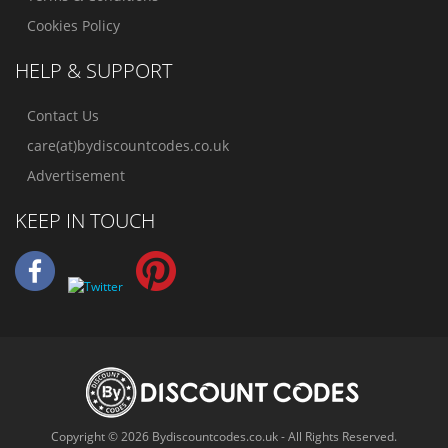
Cookies Policy
HELP & SUPPORT
Contact Us
care(at)bydiscountcodes.co.uk
Advertisement
KEEP IN TOUCH
Copyright © 2026 Bydiscountcodes.co.uk - All Rights Reserved.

————————

● **Work item**: Return every record above exactly as written, but drop the pictures.

● **Written reply**:
Cookies Policy
HELP & SUPPORT
Contact Us
care(at)bydiscountcodes.co.uk
Advertisement
KEEP IN TOUCH
Copyright © 2026 Bydiscountcodes.co.uk - All Rights Reserved.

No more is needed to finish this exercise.